SUPPLIED DATA section start

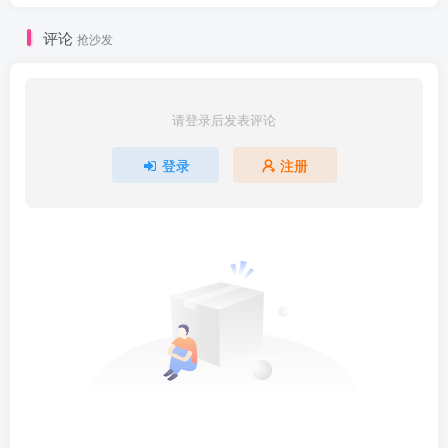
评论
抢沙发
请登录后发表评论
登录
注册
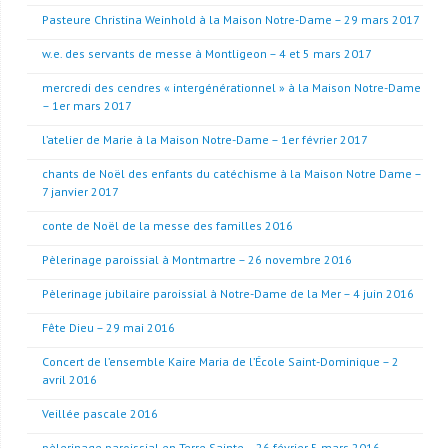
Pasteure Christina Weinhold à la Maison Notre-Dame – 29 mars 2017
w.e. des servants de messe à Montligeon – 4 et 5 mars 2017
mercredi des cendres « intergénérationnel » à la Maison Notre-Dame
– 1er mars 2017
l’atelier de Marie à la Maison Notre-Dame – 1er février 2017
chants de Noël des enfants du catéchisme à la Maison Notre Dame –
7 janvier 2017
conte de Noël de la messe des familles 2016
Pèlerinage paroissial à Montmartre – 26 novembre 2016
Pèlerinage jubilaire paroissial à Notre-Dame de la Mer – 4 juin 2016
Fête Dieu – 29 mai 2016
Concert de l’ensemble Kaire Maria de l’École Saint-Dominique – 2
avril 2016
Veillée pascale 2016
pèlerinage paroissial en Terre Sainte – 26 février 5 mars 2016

SUPPLIED DATA section end

A verbatim copy of every entry above, with no pictures, is the expected output.

WRITTEN SOLUTION:
评论
抢沙发
请登录后发表评论
登录
注册
Pasteure Christina Weinhold à la Maison Notre-Dame – 29 mars 2017
w.e. des servants de messe à Montligeon – 4 et 5 mars 2017
mercredi des cendres « intergénérationnel » à la Maison Notre-Dame
– 1er mars 2017
l’atelier de Marie à la Maison Notre-Dame – 1er février 2017
chants de Noël des enfants du catéchisme à la Maison Notre Dame –
7 janvier 2017
conte de Noël de la messe des familles 2016
Pèlerinage paroissial à Montmartre – 26 novembre 2016
Pèlerinage jubilaire paroissial à Notre-Dame de la Mer – 4 juin 2016
Fête Dieu – 29 mai 2016
Concert de l’ensemble Kaire Maria de l’École Saint-Dominique – 2
avril 2016
Veillée pascale 2016
pèlerinage paroissial en Terre Sainte – 26 février 5 mars 2016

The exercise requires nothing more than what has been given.